1. Web Archiving Overview
A). History and Mission:
There is a very real danger of a “digital black hole” in the art historical record if libraries are not able to successfully manage hybrid collections of digital and print resources, with many ephemeral web resources already having been lost. In 2001, the estimated lifespan of a website was only 100 days, and today it’s not much longer. Recognizing that publication methods for art research materials, such as auction catalogs and catalogues raisonnés, were shifting from analog to digital, NYARC began to explore web archiving as a collection building strategy in 2010, with a pilot project in partnership with the Internet Archives’ Archive-It subscription service. This pilot project was undertaken to evaluate the usefulness of Archive-It to capture auction sale information that was only being distributed online.
This proved to be an excellent learning experience, as the pilot clearly demonstrated the challenges and complexities of capturing web content, such as scoping or restricting crawls to exclude unwanted content. We were able to both successfully capture content and realize limitations around metadata creation and discovery with the use of Archive-It. NYARC recognized the need to undertake a focused investigation to fully develop a program and understand the organizational, economic, and technical challenges of building and preserving a web archive.
In 2012, NYARC was awarded a one-year grant from The Andrew W. Mellon Foundation, called “Reframing Collections for a Digital Age,” which allowed for research on publishing trends and input from researchers on their current use and needs of web-based materials. We sought legal advice to develop intellectual property and fair use guidelines, investigate web archiving technologies, and evaluate our current systems and workflows. The project was structured into three successive phases, each led by a separate consultant: 1). The tipping point, 2). Harvesting models, and 3). Infrastructure.
The resulting findings from the Reframing planning study informed the two-year implementation grant, “Making the Black Hole Gray: Implementing the Web Archiving of Specialist Art Resources,” also funded by The Andrew W. Mellon Foundation.
Our two-year program objectives were to capture, make accessible, and preserve important art-rich websites. In capturing this content, we also worked to determine best practices and document a web archiving workflow for the NYARC libraries, one that we are now sharing with the greater art research community. Beyond the implementation grant period, NYARC continues to build web archive collections and refine program workflow.
B). What is web archiving?
Web archiving refers to collecting websites to ensure that they are preserved in an archive for future researchers – with the objective of collecting all of the files that make up the content, visual appearance, and functionality of a given website. In NYARC’s web archiving practice, sites are most often captured via the Heritrix web crawler and are then stored in a standard WARC file format. WARC files, or Web ARChive file format, combine multiple digital resources into an aggregate archived file with related metadata.
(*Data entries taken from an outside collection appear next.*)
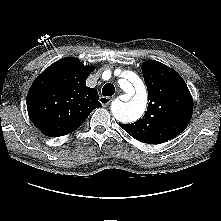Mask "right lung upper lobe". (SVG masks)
I'll return each instance as SVG.
<instances>
[{
	"mask_svg": "<svg viewBox=\"0 0 221 221\" xmlns=\"http://www.w3.org/2000/svg\"><path fill=\"white\" fill-rule=\"evenodd\" d=\"M93 67L74 58H63L49 66L32 84L27 110L35 127L49 137L67 135L102 107L95 88L86 86Z\"/></svg>",
	"mask_w": 221,
	"mask_h": 221,
	"instance_id": "1",
	"label": "right lung upper lobe"
}]
</instances>
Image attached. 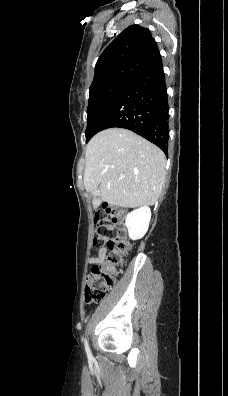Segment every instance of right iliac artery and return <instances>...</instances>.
Wrapping results in <instances>:
<instances>
[{"label": "right iliac artery", "instance_id": "obj_1", "mask_svg": "<svg viewBox=\"0 0 228 396\" xmlns=\"http://www.w3.org/2000/svg\"><path fill=\"white\" fill-rule=\"evenodd\" d=\"M85 349H86V353H87L88 358H92V354H91V351H90V348L88 346V342H87L86 339H85Z\"/></svg>", "mask_w": 228, "mask_h": 396}]
</instances>
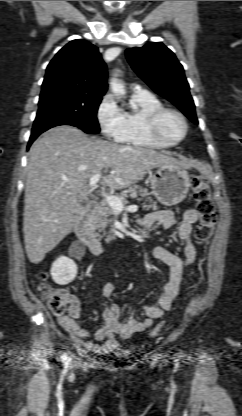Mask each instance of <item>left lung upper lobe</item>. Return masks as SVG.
Instances as JSON below:
<instances>
[{
    "label": "left lung upper lobe",
    "mask_w": 242,
    "mask_h": 416,
    "mask_svg": "<svg viewBox=\"0 0 242 416\" xmlns=\"http://www.w3.org/2000/svg\"><path fill=\"white\" fill-rule=\"evenodd\" d=\"M126 57L138 76L157 94L168 99L198 124L184 69L169 48L161 42H152L141 48L127 49Z\"/></svg>",
    "instance_id": "5c2ea615"
}]
</instances>
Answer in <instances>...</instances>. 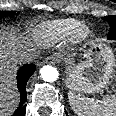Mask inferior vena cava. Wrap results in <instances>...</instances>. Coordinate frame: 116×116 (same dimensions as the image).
Instances as JSON below:
<instances>
[{"label":"inferior vena cava","mask_w":116,"mask_h":116,"mask_svg":"<svg viewBox=\"0 0 116 116\" xmlns=\"http://www.w3.org/2000/svg\"><path fill=\"white\" fill-rule=\"evenodd\" d=\"M34 59H35V56L30 51H23L21 54L17 56V62L19 64L31 63L34 61Z\"/></svg>","instance_id":"1"}]
</instances>
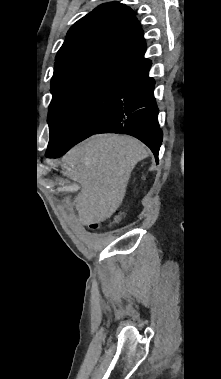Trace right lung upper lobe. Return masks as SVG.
I'll use <instances>...</instances> for the list:
<instances>
[{"mask_svg":"<svg viewBox=\"0 0 221 379\" xmlns=\"http://www.w3.org/2000/svg\"><path fill=\"white\" fill-rule=\"evenodd\" d=\"M134 12L124 4H102L77 21L57 53L52 94L108 77L123 79L150 63Z\"/></svg>","mask_w":221,"mask_h":379,"instance_id":"obj_1","label":"right lung upper lobe"}]
</instances>
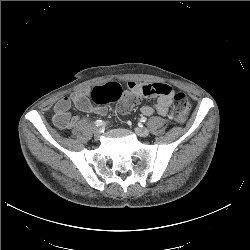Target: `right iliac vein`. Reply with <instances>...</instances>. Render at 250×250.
<instances>
[{
	"label": "right iliac vein",
	"instance_id": "1",
	"mask_svg": "<svg viewBox=\"0 0 250 250\" xmlns=\"http://www.w3.org/2000/svg\"><path fill=\"white\" fill-rule=\"evenodd\" d=\"M92 132H93V134H94V136H95L96 138L99 137V135H100V129H99L98 127H93V128H92Z\"/></svg>",
	"mask_w": 250,
	"mask_h": 250
}]
</instances>
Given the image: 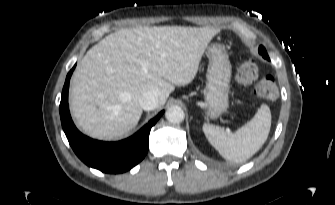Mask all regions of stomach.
Here are the masks:
<instances>
[{
    "label": "stomach",
    "instance_id": "stomach-1",
    "mask_svg": "<svg viewBox=\"0 0 335 205\" xmlns=\"http://www.w3.org/2000/svg\"><path fill=\"white\" fill-rule=\"evenodd\" d=\"M206 54L209 59L204 91L207 104L206 116L215 119L229 106L231 64L225 46L222 44L212 43L207 47Z\"/></svg>",
    "mask_w": 335,
    "mask_h": 205
}]
</instances>
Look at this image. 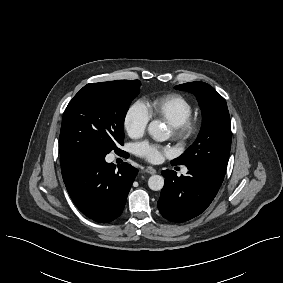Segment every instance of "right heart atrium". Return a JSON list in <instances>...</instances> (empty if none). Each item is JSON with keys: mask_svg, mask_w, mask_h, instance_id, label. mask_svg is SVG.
<instances>
[{"mask_svg": "<svg viewBox=\"0 0 283 283\" xmlns=\"http://www.w3.org/2000/svg\"><path fill=\"white\" fill-rule=\"evenodd\" d=\"M149 115L143 103L136 101L130 105L124 117V126L131 138L141 137L148 125Z\"/></svg>", "mask_w": 283, "mask_h": 283, "instance_id": "right-heart-atrium-1", "label": "right heart atrium"}]
</instances>
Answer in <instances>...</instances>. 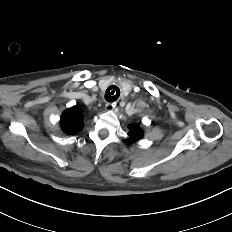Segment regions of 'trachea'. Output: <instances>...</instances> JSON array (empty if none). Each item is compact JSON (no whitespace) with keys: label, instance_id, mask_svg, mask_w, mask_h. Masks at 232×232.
<instances>
[{"label":"trachea","instance_id":"obj_1","mask_svg":"<svg viewBox=\"0 0 232 232\" xmlns=\"http://www.w3.org/2000/svg\"><path fill=\"white\" fill-rule=\"evenodd\" d=\"M119 96H120V89L115 85L109 86L105 92V99L108 102L116 101L119 98Z\"/></svg>","mask_w":232,"mask_h":232}]
</instances>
Files often include HTML, style sheets, video, image files, JavaScript, and related metadata.
Our aim is to provide access to these materials to our researchers, both the content and the functionality, and to preserve web-archived materials over time.
C). Common web archiving terms and definitions:
The Internet Archive's Archive-It service offers a comprehensive glossary of web archiving terms.
D). Audience:
These policies and guidelines are primarily intended to assist NYARC web archiving staff, project administrators, and library departmental staff engaged in collection development, content harvesting, collection management, resource description, and preservation. By making these guidelines publicly accessible, we hope that they will be of use to the greater library and archives community.